**Task details**: Look for the word "registered" in the entries and copy each line where it appears.

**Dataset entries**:

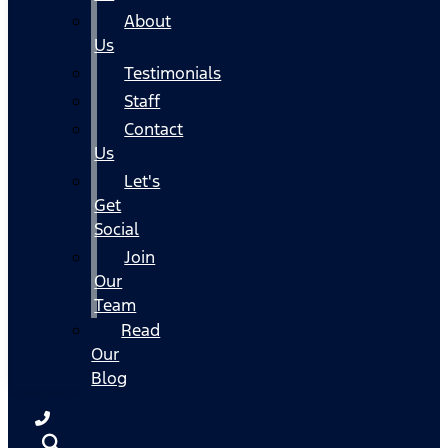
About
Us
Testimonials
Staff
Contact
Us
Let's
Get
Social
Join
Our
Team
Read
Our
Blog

==

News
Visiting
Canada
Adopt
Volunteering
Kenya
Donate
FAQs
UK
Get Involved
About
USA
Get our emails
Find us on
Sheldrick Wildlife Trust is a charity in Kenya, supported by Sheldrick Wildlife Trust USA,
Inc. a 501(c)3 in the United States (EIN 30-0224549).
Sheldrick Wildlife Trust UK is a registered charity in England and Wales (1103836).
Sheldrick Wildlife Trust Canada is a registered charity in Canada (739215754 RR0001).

--

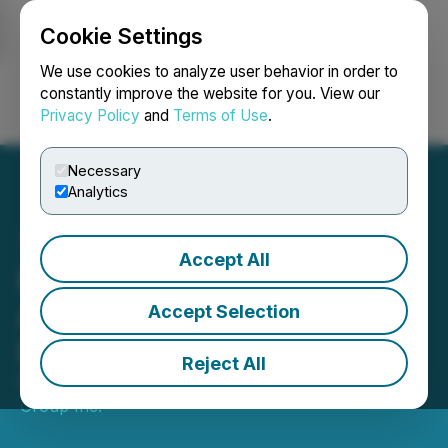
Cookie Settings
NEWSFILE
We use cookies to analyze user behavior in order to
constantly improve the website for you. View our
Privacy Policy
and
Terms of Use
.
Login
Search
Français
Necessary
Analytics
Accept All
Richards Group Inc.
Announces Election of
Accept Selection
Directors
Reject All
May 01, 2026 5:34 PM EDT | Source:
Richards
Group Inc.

**Written solution**:
Sheldrick Wildlife Trust UK is a registered charity in England and Wales (1103836).
Sheldrick Wildlife Trust Canada is a registered charity in Canada (739215754 RR0001).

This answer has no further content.